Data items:

════

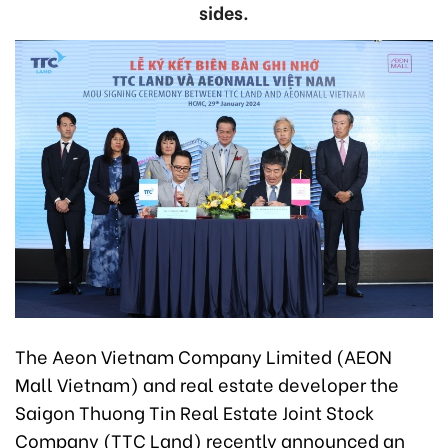
sides.
The Aeon Vietnam Company Limited (AEON
Mall Vietnam) and real estate developer the
Saigon Thuong Tin Real Estate Joint Stock
Company (TTC Land) recently announced an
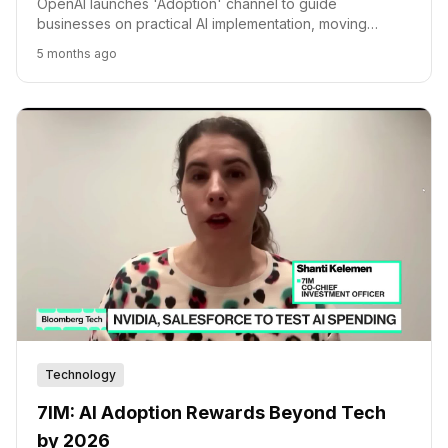
OpenAI launches 'Adoption' channel to guide
businesses on practical AI implementation, moving
beyond technical capabilities to operational value.
5 months ago
Technology
7IM: AI Adoption Rewards Beyond Tech
by 2026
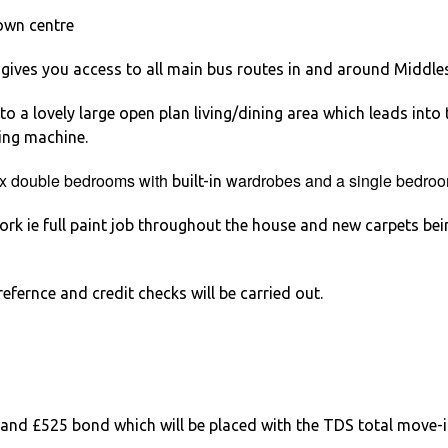
own centre
gives you access to all main bus routes in and around Middl
 a lovely large open plan living/dining area which leads into t
hing machine.
 x double bedrooms with
wardrobes and a single bedroo
built-in
rk ie full paint job throughout the house and new carpets bei
efernce and credit checks will be carried out.
and £525 bond which will be placed with the TDS total move-i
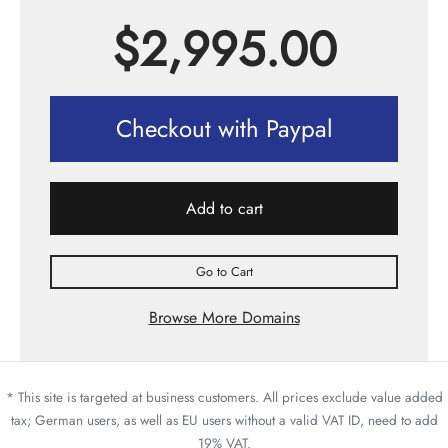
$
2,995.00
Checkout with Paypal
Add to cart
Go to Cart
Browse More Domains
* This site is targeted at business customers. All prices exclude value added
tax; German users, as well as EU users without a valid VAT ID, need to add
19% VAT.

════

** WORK INSTRUCTIONS **
What is needed is an exact copy of every entry, with the pictures removed.

** FINISHED EXERCISE **
sides.
The Aeon Vietnam Company Limited (AEON
Mall Vietnam) and real estate developer the
Saigon Thuong Tin Real Estate Joint Stock
Company (TTC Land) recently announced an
OpenAI launches 'Adoption' channel to guide
businesses on practical AI implementation, moving
beyond technical capabilities to operational value.
5 months ago
Technology
7IM: AI Adoption Rewards Beyond Tech
by 2026
own centre
gives you access to all main bus routes in and around Middl
 a lovely large open plan living/dining area which leads into t
hing machine.
 x double bedrooms with
wardrobes and a single bedroo
built-in
rk ie full paint job throughout the house and new carpets bei
efernce and credit checks will be carried out.
and £525 bond which will be placed with the TDS total move-i
$
2,995.00
Checkout with Paypal
Add to cart
Go to Cart
Browse More Domains
* This site is targeted at business customers. All prices exclude value added
tax; German users, as well as EU users without a valid VAT ID, need to add
19% VAT.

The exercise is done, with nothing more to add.